Overnight, Chinese PMIs for March are released. Consensus expects an increase in the manufacturing PMI to 45.0 from 35.7 and service PMI to 44 from 29.6. It is hard to forecast but it seems reasonable to expect an increase as production went from being shut down to running around 80-90%. Service sector is even more uncertain. While there has been some improvement, it is hard to know how businesses respond.
This week will in general provide evidence of how big the economic toll of the coronavirus crisis is especially in the US, where we get ISM numbers (manufacturing on Wednesday and non-manufacturing on Friday) and the jobs report on Friday (though the numbers were collected before the bulk of the US lockdowns was implemented). There is a big round of supply from Italy, Germany, France and Spain coming to the market this week. The four countries have to sell a gross amount of EUR25bn. However, given the increase in the PSPP as well as the PEPP, the auctions should go smoothly.
Selected market news
The sentiment in the US equity market turned negative late Friday afternoon as the Federal Reserve announced that it was scaling down on the purchases of US Treasuries. This led to a further decline in US Treasury yields and the 10Y US government bond yield moved below 0.70%. However, the US equity market still had it best week since the financial crisis in 2008-2009 and ended up 10%.

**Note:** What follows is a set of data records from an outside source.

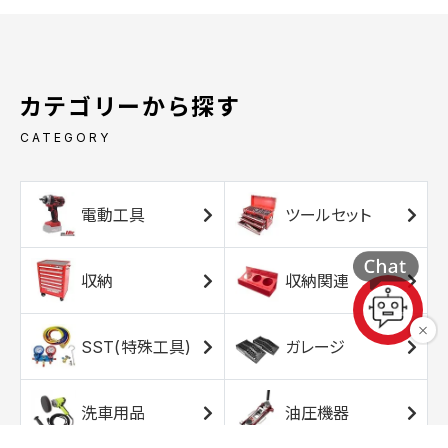
カテゴリーから探す
CATEGORY
電動工具
ツールセット
収納
収納関連
SST(特殊工具)
ガレージ
洗車用品
油圧機器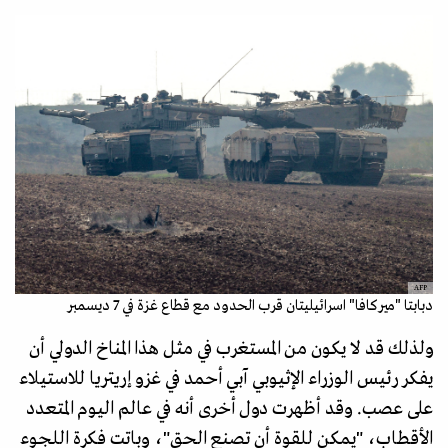
AFP
دبابتا "ميركافا" اسرائيليتان قرب الحدود مع قطاع غزة في 7 ديسمبر
ولذلك قد لا يكون من المستغرب في مثل هذا المناخ الدولي أن
يفكر رئيس الوزراء الإثيوبي آبي أحمد في غزو إريتريا للاستيلاء
على عصب. وقد أظهرت دول أخرى أنه في عالم اليوم المتعدد
الأقطاب، "يمكن للقوة أن تصنع الحق"، وباتت فكرة اللجوء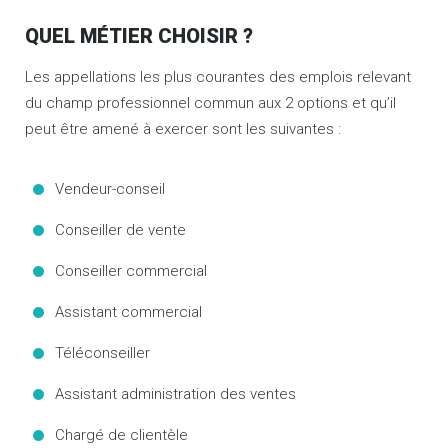
QUEL MÉTIER CHOISIR ?
Les appellations les plus courantes des emplois relevant
du champ professionnel commun aux 2 options et qu’il
peut être amené à exercer sont les suivantes :
Vendeur-conseil
Conseiller de vente
Conseiller commercial
Assistant commercial
Téléconseiller
Assistant administration des ventes
Chargé de clientèle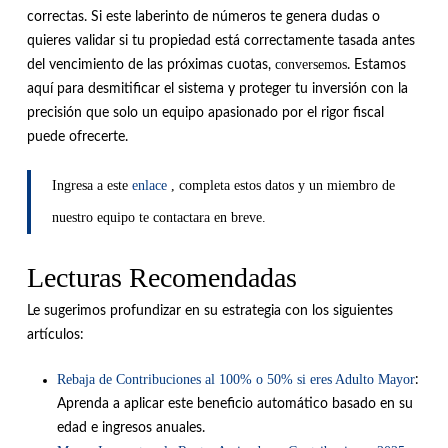
correctas
.
Si este laberinto de números te genera dudas o
quieres validar si tu propiedad está correctamente tasada antes
conversemos
del vencimiento de las próximas cuotas,
. Estamos
aquí para desmitificar el sistema y proteger tu inversión con la
precisión que solo un equipo apasionado por el rigor fiscal
puede ofrecerte.
Ingresa a este
enlace
, completa estos datos y un miembro de
nuestro equipo te contactara en breve.
Lecturas Recomendadas
Le sugerimos profundizar en su estrategia con los siguientes
artículos:
Rebaja de Contribuciones al 100% o 50% si eres Adulto Mayor
:
Aprenda a aplicar este beneficio automático basado en su
edad e ingresos anuales
.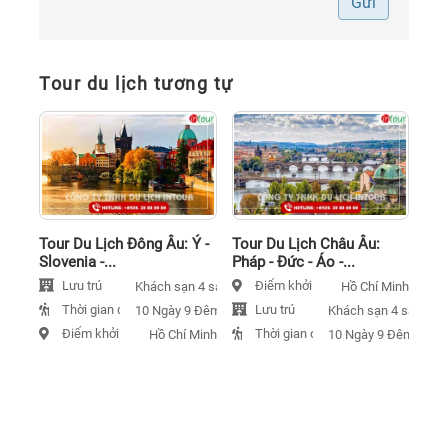
Gửi
Tour du lịch tương tự
Tour Du Lịch Đông Âu: Ý -
Tour Du Lịch Châu Âu:
Slovenia -...
Pháp - Đức - Áo -...
Lưu trú
Điểm khởi hành
Khách sạn 4 sao
Hồ Chí Minh
Thời gian đi
Lưu trú
10 Ngày 9 Đêm
Khách sạn 4 sao
Điểm khởi hành
Thời gian đi
Hồ Chí Minh
10 Ngày 9 Đêm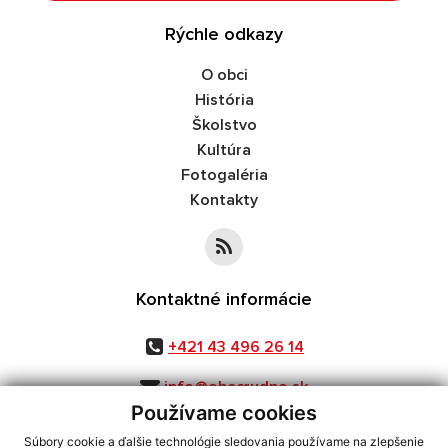
Rýchle odkazy
O obci
História
Školstvo
Kultúra
Fotogaléria
Kontakty
Kontaktné informácie
+421 43 496 26 14
info@obecrudno.sk
Používame cookies
Súbory cookie a ďalšie technológie sledovania používame na zlepšenie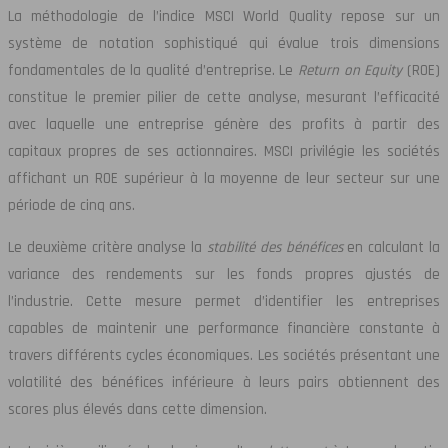
La méthodologie de l’indice MSCI World Quality repose sur un
système de notation sophistiqué qui évalue trois dimensions
fondamentales de la qualité d’entreprise. Le
Return on Equity
(ROE)
constitue le premier pilier de cette analyse, mesurant l’efficacité
avec laquelle une entreprise génère des profits à partir des
capitaux propres de ses actionnaires. MSCI privilégie les sociétés
affichant un ROE supérieur à la moyenne de leur secteur sur une
période de cinq ans.
Le deuxième critère analyse la
stabilité des bénéfices
en calculant la
variance des rendements sur les fonds propres ajustés de
l’industrie. Cette mesure permet d’identifier les entreprises
capables de maintenir une performance financière constante à
travers différents cycles économiques. Les sociétés présentant une
volatilité des bénéfices inférieure à leurs pairs obtiennent des
scores plus élevés dans cette dimension.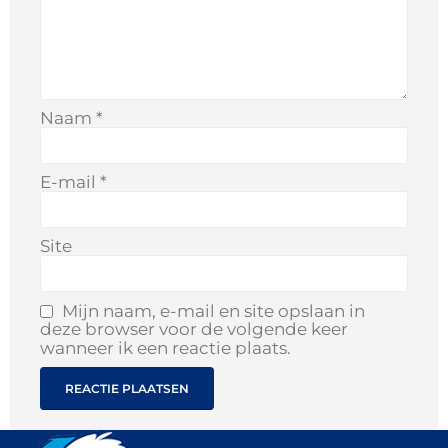
Naam
*
E-mail
*
Site
Mijn naam, e-mail en site opslaan in
deze browser voor de volgende keer
wanneer ik een reactie plaats.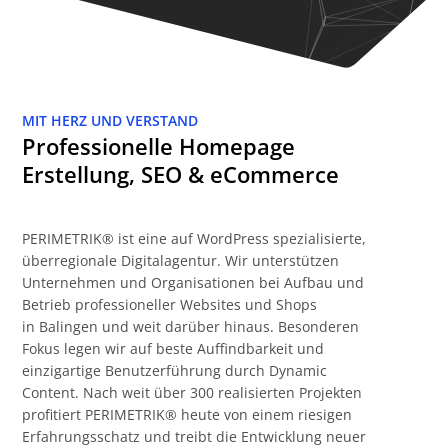
MIT HERZ UND VERSTAND
Professionelle Homepage
Erstellung, SEO & eCommerce
PERIMETRIK® ist eine auf WordPress spezialisierte,
überregionale Digitalagentur. Wir unterstützen
Unternehmen und Organisationen bei Aufbau und
Betrieb professioneller Websites und Shops
in Balingen und weit darüber hinaus. Besonderen
Fokus legen wir auf beste Auffindbarkeit und
einzigartige Benutzerführung durch Dynamic
Content. Nach weit über 300 realisierten Projekten
profitiert PERIMETRIK® heute von einem riesigen
Erfahrungsschatz und treibt die Entwicklung neuer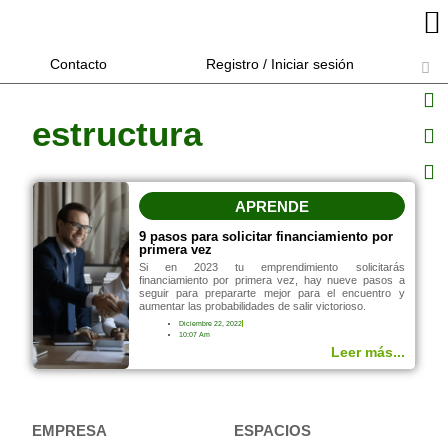
Contacto
Registro / Iniciar sesión
estructura
APRENDE
9 pasos para solicitar financiamiento por
primera vez
Si en 2023 tu emprendimiento solicitarás
financiamiento por primera vez, hay nueve pasos a
seguir para prepararte mejor para el encuentro y
aumentar las probabilidades de salir victorioso.
Diciembre 22, 2022
10:07 Am
Leer más...
EMPRESA
ESPACIOS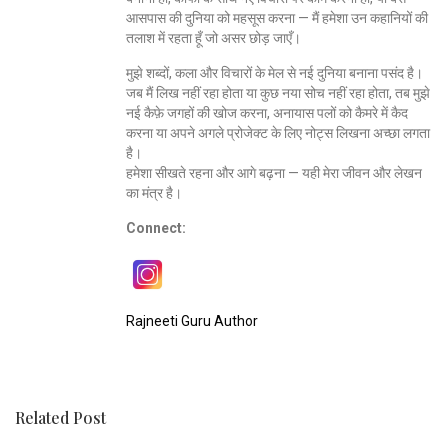
आसपास की दुनिया को महसूस करना — मैं हमेशा उन कहानियों की
तलाश में रहता हूँ जो असर छोड़ जाएँ।
मुझे शब्दों, कला और विचारों के मेल से नई दुनिया बनाना पसंद है।
जब मैं लिख नहीं रहा होता या कुछ नया सोच नहीं रहा होता, तब मुझे
नई कैफ़े जगहों की खोज करना, अनायास पलों को कैमरे में कैद
करना या अपने अगले प्रोजेक्ट के लिए नोट्स लिखना अच्छा लगता
है।
हमेशा सीखते रहना और आगे बढ़ना — यही मेरा जीवन और लेखन
का मंत्र है।
Connect:
Rajneeti Guru Author
Related Post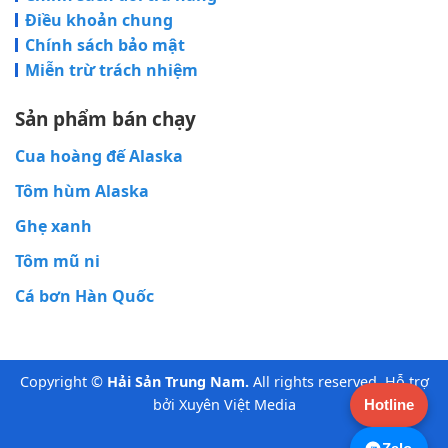
Điều khoản chung
Chính sách bảo mật
Miễn trừ trách nhiệm
Sản phẩm bán chạy
Cua hoàng đế Alaska
Tôm hùm Alaska
Ghẹ xanh
Tôm mũ ni
Cá bơn Hàn Quốc
Copyright ©
Hải Sản Trung Nam.
All rights reserved. Hỗ trợ
bởi Xuyên Việt Media
Hotline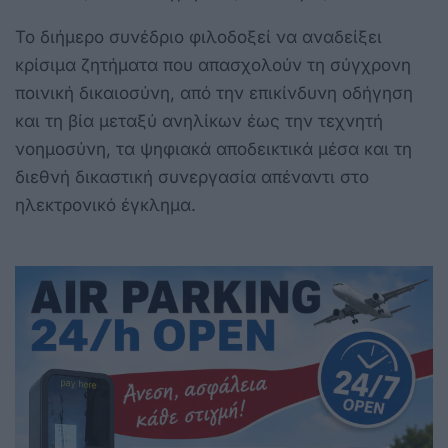
Το διήμερο συνέδριο φιλοδοξεί να αναδείξει
κρίσιμα ζητήματα που απασχολούν τη σύγχρονη
ποινική δικαιοσύνη, από την επικίνδυνη οδήγηση
και τη βία μεταξύ ανηλίκων έως την τεχνητή
νοημοσύνη, τα ψηφιακά αποδεικτικά μέσα και τη
διεθνή δικαστική συνεργασία απέναντι στο
ηλεκτρονικό έγκλημα.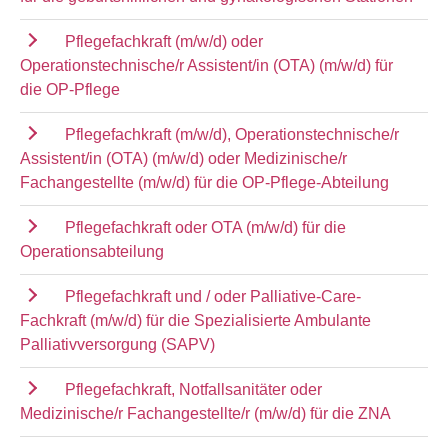
Pflegefachkraft (m/w/d) oder
Operationstechnische/r Assistent/in (OTA) (m/w/d) für
die OP-Pflege
Pflegefachkraft (m/w/d), Operationstechnische/r
Assistent/in (OTA) (m/w/d) oder Medizinische/r
Fachangestellte (m/w/d) für die OP-Pflege-Abteilung
Pflegefachkraft oder OTA (m/w/d) für die
Operationsabteilung
Pflegefachkraft und / oder Palliative-Care-
Fachkraft (m/w/d) für die Spezialisierte Ambulante
Palliativversorgung (SAPV)
Pflegefachkraft, Notfallsanitäter oder
Medizinische/r Fachangestellte/r (m/w/d) für die ZNA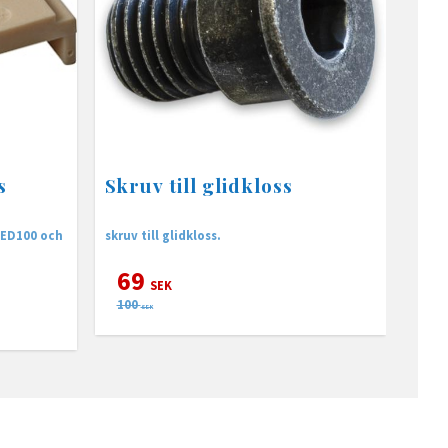
s
Skruv till glidkloss
a ED100 och
skruv till glidkloss.
69
SEK
100
SEK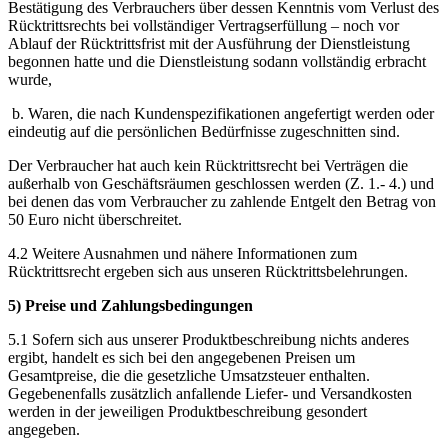
Bestätigung des Verbrauchers über dessen Kenntnis vom Verlust des
Rücktrittsrechts bei vollständiger Vertragserfüllung – noch vor
Ablauf der Rücktrittsfrist mit der Ausführung der Dienstleistung
begonnen hatte und die Dienstleistung sodann vollständig erbracht
wurde,
b. Waren, die nach Kundenspezifikationen angefertigt werden oder
eindeutig auf die persönlichen Bedürfnisse zugeschnitten sind.
Der Verbraucher hat auch kein Rücktrittsrecht bei Verträgen die
außerhalb von Geschäftsräumen geschlossen werden (Z. 1.- 4.) und
bei denen das vom Verbraucher zu zahlende Entgelt den Betrag von
50 Euro nicht überschreitet.
4.2 Weitere Ausnahmen und nähere Informationen zum
Rücktrittsrecht ergeben sich aus unseren Rücktrittsbelehrungen.
5) Preise und Zahlungsbedingungen
5.1 Sofern sich aus unserer Produktbeschreibung nichts anderes
ergibt, handelt es sich bei den angegebenen Preisen um
Gesamtpreise, die die gesetzliche Umsatzsteuer enthalten.
Gegebenenfalls zusätzlich anfallende Liefer- und Versandkosten
werden in der jeweiligen Produktbeschreibung gesondert
angegeben.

The UK was downgraded one notch from AA to AA- by Fitch on Friday. This is due to the significant increase in fiscal spending as a result of the coronavirus as well as the uncertainty regarding the post-Brexit trade relationship with the EU. This is the first downgrade of a sovereign on the back of the coronavirus and the increase in fiscal spending. We have had several reviews of Eurozone countries including France and Spain and neither has been downgraded on the back of the increase in fiscal stimulus.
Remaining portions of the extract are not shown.